FORWARD LOOKING STATEMENTS

This press release contains forward-looking statements. Forward-looking statements are based on estimates, projections, beliefs and assumptions of management of the Company at the time of such statements and are not guarantees of future performance or results. Forward-looking statements involve risks and uncertainties in predicting future results and conditions. Actual results could differ materially from those projected in these forward-looking statements due to a variety of important factors, including, without limitation, changes in interest rates, changes in the yield curve, changes in prepayment rates, the availability and terms of financing, changes in the market value of the Company's assets, the receipt of regulatory approval or other closing conditions for a transaction, general economic conditions, market conditions, conditions in the market for agency and non-agency securities and mortgage related investments, and legislative and regulatory changes that could adversely affect the business of the Company. Certain important factors that could cause actual results to differ materially from those contained in the forward-looking statements, are included in the Company's periodic reports filed with the Securities and Exchange Commission (“SEC”). Copies are available on the SEC's website, www.sec.gov. The Company disclaims any obligation to update or revise any forward-looking statements based on the occurrence of future events, the receipt or new information, or otherwise.

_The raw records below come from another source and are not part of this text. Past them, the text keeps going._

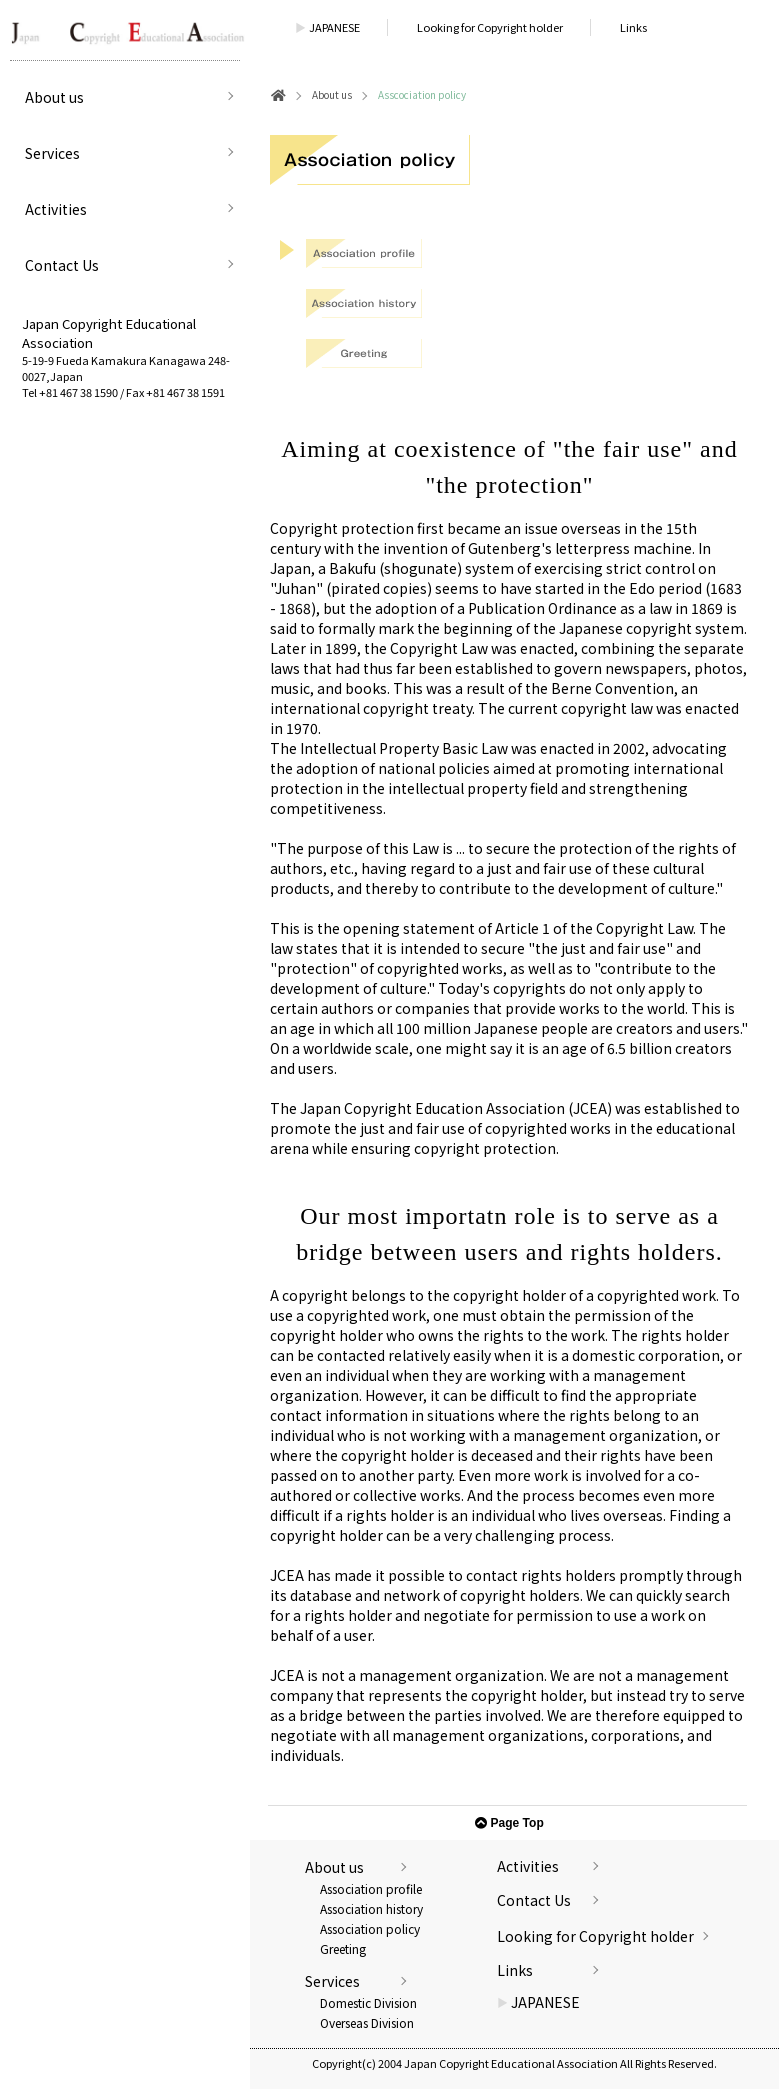  I want to click on Overseas Division, so click(367, 2022).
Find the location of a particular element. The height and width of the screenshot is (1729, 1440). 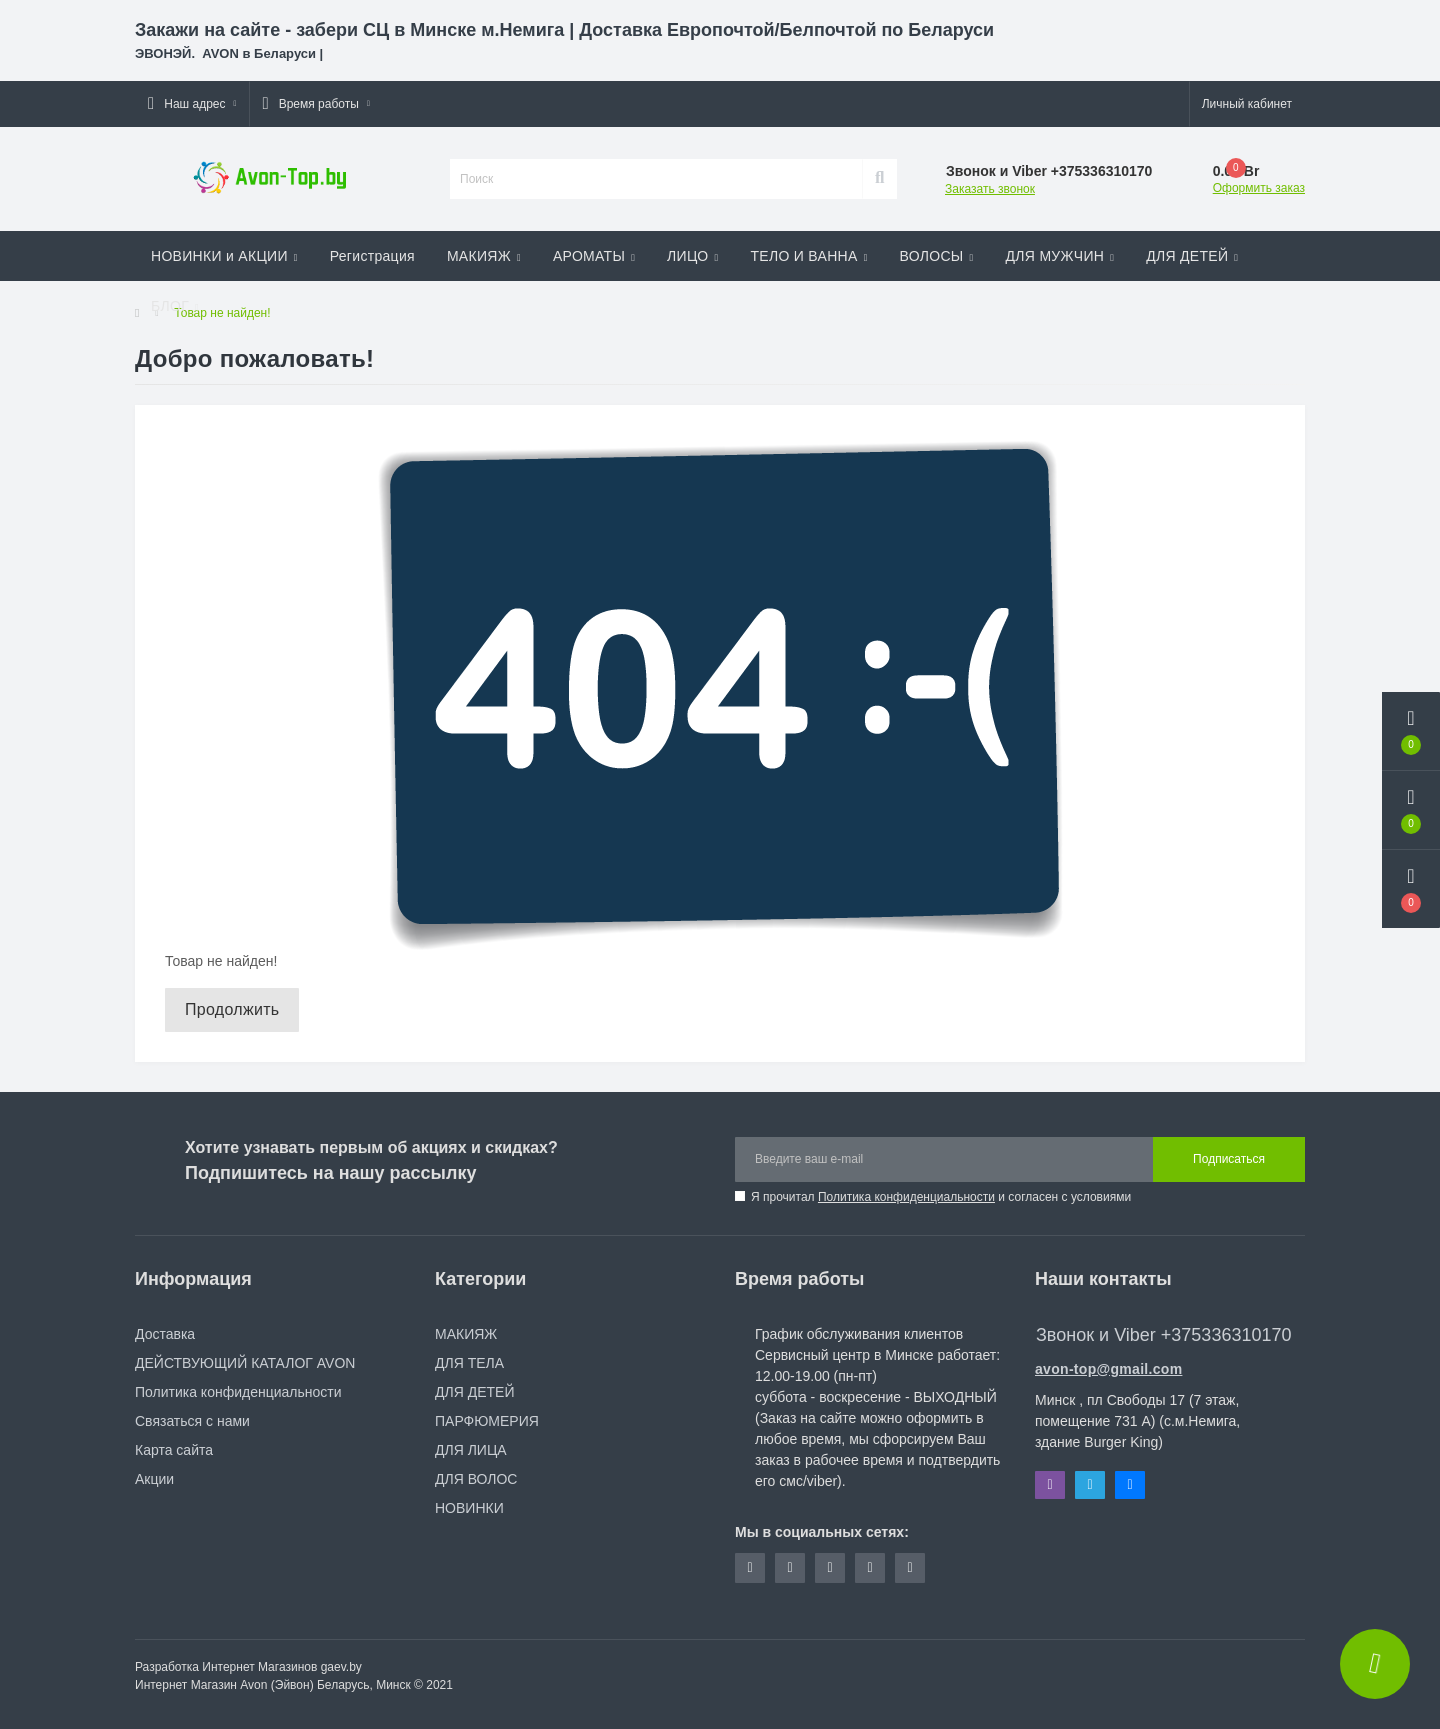 Связаться с нами is located at coordinates (192, 1421).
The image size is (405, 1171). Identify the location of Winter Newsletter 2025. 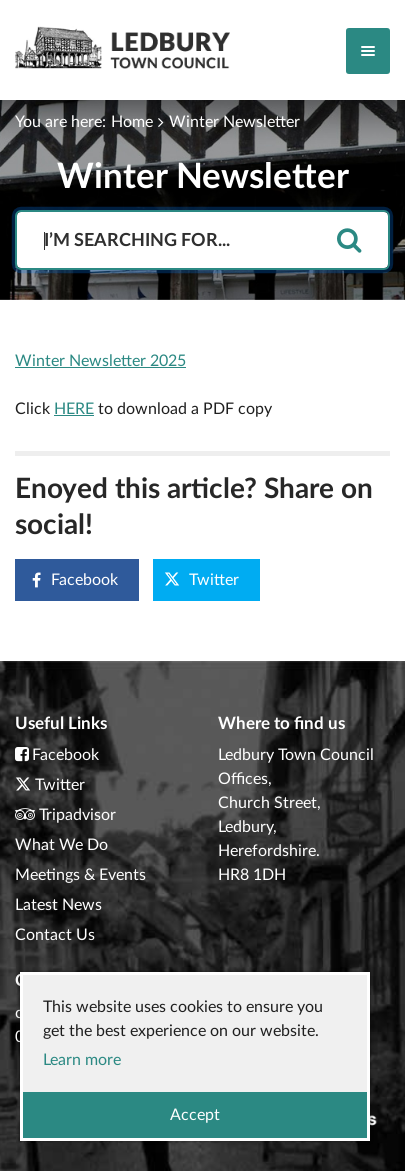 (100, 361).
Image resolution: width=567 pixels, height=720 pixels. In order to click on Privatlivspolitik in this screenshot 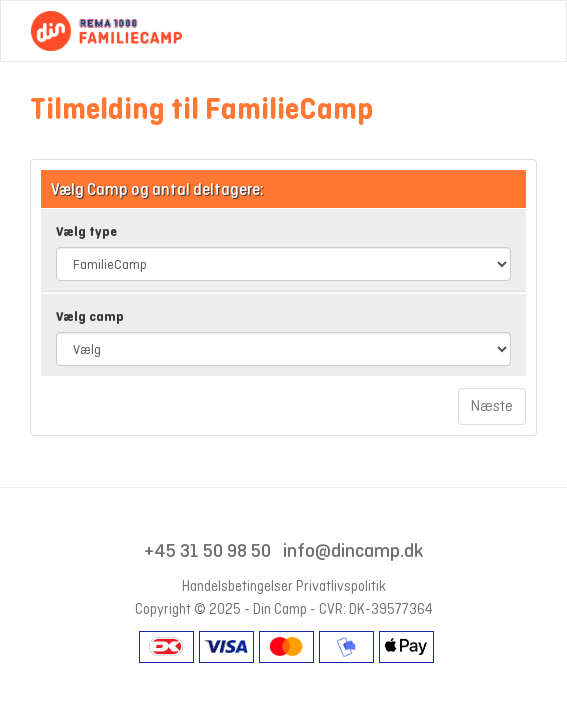 , I will do `click(341, 586)`.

American Capital Mortgage Investment Corp.
February 3, 2016
Page 16

USE OF NON-GAAP FINANCIAL INFORMATION

In addition to the results presented in accordance with GAAP, our results of operations discussed herein include certain non-GAAP financial information, including “adjusted net interest income” (including the periodic interest rate costs of our interest rate swaps reported in gain (loss) on derivatives and other securities, net in our consolidated statements of operations and dividends from REIT equity securities) and “estimated taxable income” and certain financial metrics derived from non-GAAP information, such as “cost of funds” and “estimated undistributed taxable income.”  By providing users of our financial information with such measures in addition to the related GAAP measures, we believe it gives users greater transparency into the information used by our management in its financial and operational decision-making and that it is meaningful information to consider related to: (i) the economic costs of financing our investment portfolio inclusive of interest rate swaps used to economically hedge against fluctuations in our borrowing costs, (ii) in the case of net spread income, our current financial performance without the effects of certain transactions that are not necessarily indicative of our current investment portfolio and operations, and (iii) in the case of estimated taxable income and estimated undistributed taxable income, information that is directly related to the amount of dividends we are required to distribute in order to maintain our REIT qualification status.  However, because such measures are incomplete measures of our financial performance and involve differences from results computed in accordance with GAAP, they should be considered as supplementary to, and not as a substitute for, our results computed in accordance with GAAP.  In addition, because not all companies use identical calculations, our presentation of such non-GAAP measures may not be comparable to other similarly-titled measures of other companies.  Furthermore, estimated taxable income can include certain information that is subject to potential adjustments up to the time of filing our income tax returns, which occurs after the end of our fiscal year.

A reconciliation of GAAP net interest income to non-GAAP net spread and dollar roll income and a reconciliation of GAAP net income to non-GAAP estimated taxable income is included in this release.